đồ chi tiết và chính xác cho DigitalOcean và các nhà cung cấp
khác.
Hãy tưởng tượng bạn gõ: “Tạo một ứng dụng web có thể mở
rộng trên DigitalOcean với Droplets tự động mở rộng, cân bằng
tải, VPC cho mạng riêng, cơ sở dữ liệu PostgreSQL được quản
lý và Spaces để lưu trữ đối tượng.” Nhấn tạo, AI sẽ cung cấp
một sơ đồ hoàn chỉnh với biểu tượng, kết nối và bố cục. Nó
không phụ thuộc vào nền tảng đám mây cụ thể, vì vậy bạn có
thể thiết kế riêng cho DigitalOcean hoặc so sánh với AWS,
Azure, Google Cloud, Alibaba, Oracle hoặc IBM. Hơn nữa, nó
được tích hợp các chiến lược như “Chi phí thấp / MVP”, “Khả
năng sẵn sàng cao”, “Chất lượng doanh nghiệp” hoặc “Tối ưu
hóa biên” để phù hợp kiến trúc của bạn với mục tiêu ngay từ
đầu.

---

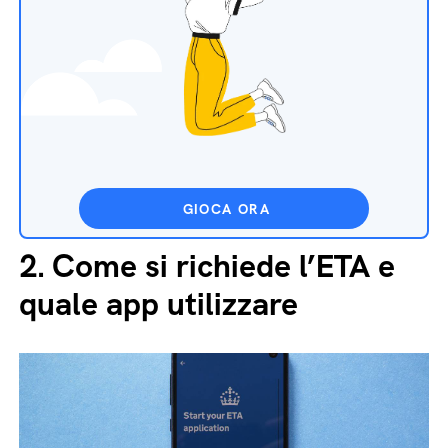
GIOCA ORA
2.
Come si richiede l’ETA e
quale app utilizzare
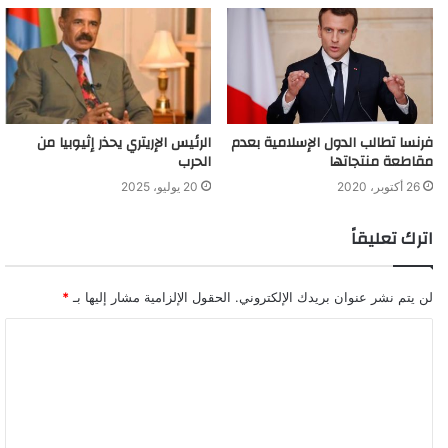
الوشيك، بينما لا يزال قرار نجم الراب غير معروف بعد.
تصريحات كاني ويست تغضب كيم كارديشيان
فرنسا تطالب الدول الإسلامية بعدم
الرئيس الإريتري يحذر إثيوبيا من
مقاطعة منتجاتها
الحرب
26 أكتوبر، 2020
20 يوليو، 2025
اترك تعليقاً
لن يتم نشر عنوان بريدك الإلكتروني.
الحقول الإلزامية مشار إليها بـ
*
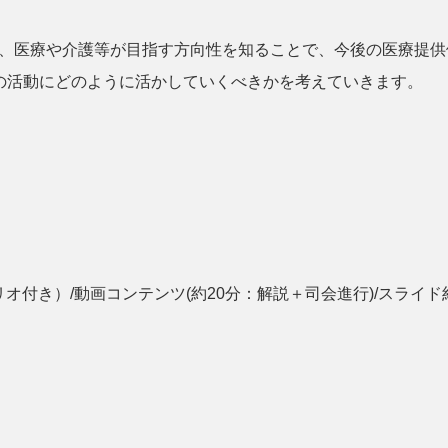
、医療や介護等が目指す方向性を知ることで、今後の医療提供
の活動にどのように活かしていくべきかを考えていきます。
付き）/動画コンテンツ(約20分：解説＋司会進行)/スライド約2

==

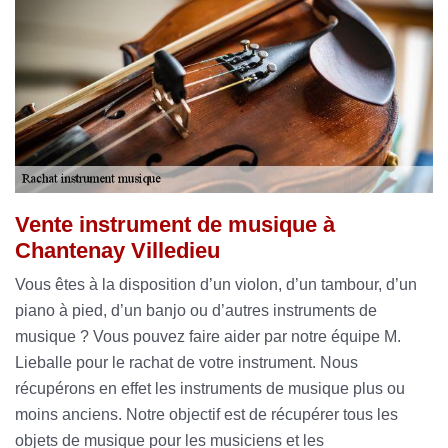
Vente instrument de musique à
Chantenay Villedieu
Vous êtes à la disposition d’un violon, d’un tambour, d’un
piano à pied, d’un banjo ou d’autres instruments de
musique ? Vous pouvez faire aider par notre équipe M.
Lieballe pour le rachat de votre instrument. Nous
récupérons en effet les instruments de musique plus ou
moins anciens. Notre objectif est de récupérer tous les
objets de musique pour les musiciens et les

What this task involves:
Copy down every line of the entries containing the word "được".

Written response:
tải, VPC cho mạng riêng, cơ sở dữ liệu PostgreSQL được quản
được tích hợp các chiến lược như “Chi phí thấp / MVP”, “Khả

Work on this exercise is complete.